Oscar Wilde’s play The Importance of Being Earnest and William Shakespeare’s play Twelfth Night or What you will are similar plays because of the prominent theme of deception and love as an object which reoccurs throughout both plays. The main characters in both plays use their disguise as a way to achieve their desires. In both cases, to be with the person that they love, who is unaware of the fact that the other is not who they say they are.
In The Importance of Being Earnest, the main character Jack Worthing constantly travels to and from the Country to the city of London to assist his brother Ernest because he lives a scandalous life. In actuality, when Jack travels to London he takes on the persona of Ernest to do as he pleases. In London, Jack has made some friends, Algernon Moncrieff and his cousin Gwendolen Fairfax, who are a part of the elites. Algernon, has discovered Jack’s secret after he read Jack’s cigar case that had a message left in that said to “Uncle Jack” from “Little Cecily”. Algernon at this time also admits he has a fake friend named Bunbury. Jack and Gwendolen have fallen in love, however, when they announce their marriage to Gwendolen’s mother, Lady Bracknell, she quickly disapproves of the relationship. Once Jack returns to his home in the Country, he soon discovers Algernon and Gwendolen have followed him causing Jack’s secret to be revealed. In the end, the audience finds out that Jack was adopted by Cecily’s grandfather and his actual name is indeed Ernest.
The first half of Twelfth Night or What You Will is about a young lady named Viola who is forced to take on a male persona because she assumes her only family member, her brother Sebastian, has drowned from the shipwreck they both were in. She disguises herself as a male named Cesario who is now Duke Orsino’s servant because Olivia, the other head elite figure in Illyria, is mourning the death of her brother. The reader learns Duke Orsino is helplessly in love with Olivia, Olivia falls in love with Cesario, who is really Viola, and Viola falls in love with Duke Orsino. The first half of the play ends with a developing love triangle between the three with both Duke Orsino and Olivia oblivious to the fact that Cesario is really a female.
Twelfth Night and The Importance of Being Earnest both use the idea of disguise to get closer to ones love.

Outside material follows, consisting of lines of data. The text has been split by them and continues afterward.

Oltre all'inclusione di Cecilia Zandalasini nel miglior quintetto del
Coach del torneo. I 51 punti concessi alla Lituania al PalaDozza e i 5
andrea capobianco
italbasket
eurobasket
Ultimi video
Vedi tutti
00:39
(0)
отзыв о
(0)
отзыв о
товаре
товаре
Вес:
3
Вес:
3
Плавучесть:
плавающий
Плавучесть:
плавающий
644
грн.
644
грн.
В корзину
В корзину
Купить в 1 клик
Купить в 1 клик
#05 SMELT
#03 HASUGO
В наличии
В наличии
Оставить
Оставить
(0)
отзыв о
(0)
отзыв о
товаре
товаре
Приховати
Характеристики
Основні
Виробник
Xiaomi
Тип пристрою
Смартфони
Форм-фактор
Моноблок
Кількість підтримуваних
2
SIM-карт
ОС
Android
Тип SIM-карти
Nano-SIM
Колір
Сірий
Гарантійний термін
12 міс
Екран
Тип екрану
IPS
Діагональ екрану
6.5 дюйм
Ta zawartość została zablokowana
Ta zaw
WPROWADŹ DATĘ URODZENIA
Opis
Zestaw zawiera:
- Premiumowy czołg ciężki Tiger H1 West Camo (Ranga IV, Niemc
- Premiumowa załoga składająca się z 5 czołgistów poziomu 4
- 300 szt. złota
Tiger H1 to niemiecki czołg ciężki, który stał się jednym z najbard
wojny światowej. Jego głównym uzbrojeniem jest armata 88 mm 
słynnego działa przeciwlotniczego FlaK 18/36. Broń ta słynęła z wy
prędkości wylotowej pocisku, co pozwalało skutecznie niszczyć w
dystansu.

Love is also used as an object and for social purposes instead of what love actually brings people; happiness. In the opening lines of Twelfth Night, the reader is give the impression that love is comparable to a disease. Duke Orsino says “If music be the food of love,
on, Give me excess of it that, surfeiting, The appetite may sicken and so
die” (1). One can interpret these lines
as music is the fuel for his love and if he is given too much he will overdose
and die. As the reader continues to read the play more in depth, it is clear to
the reader Duke Orsino is in love with the fact of being in love. He does not
actually love Olivia. She just happens to be the only one worthy of his courting
because of their similar status of belong to a wealthy family. Similarity, in The
Importance of Being Earnest both Gwendolen and Cecily main reason for
loving Jack and Algernon is because they think their names are Ernest. When
asked if the girls would still love them if their names weren’t Ernest, both
girls quickly denied the thought of the very idea of being the wife of a person
whose name was not Ernest. Also, Lady Bracknell denied Jack’s proposal for
Gwendolen’s hand in marriage because he was found in a bag at a train station
and adopted. For Lady Bracknell, Jack did not have the ideal social standing to
take care of her daughter dispite the fact they were truly in love. In the end,
when Lady Bracknell discovered that Jack, now Ernest, was her nephew, she could
not do anything but allow the marriage.
I enjoyed this English class this semester because it allowed me to apply what I learned in class to the outside world. I also enjoyed doing the iExman, I learned a lot about myself during the observation. I also learned helpful techniques when it comes to analyzing poems and other literary works.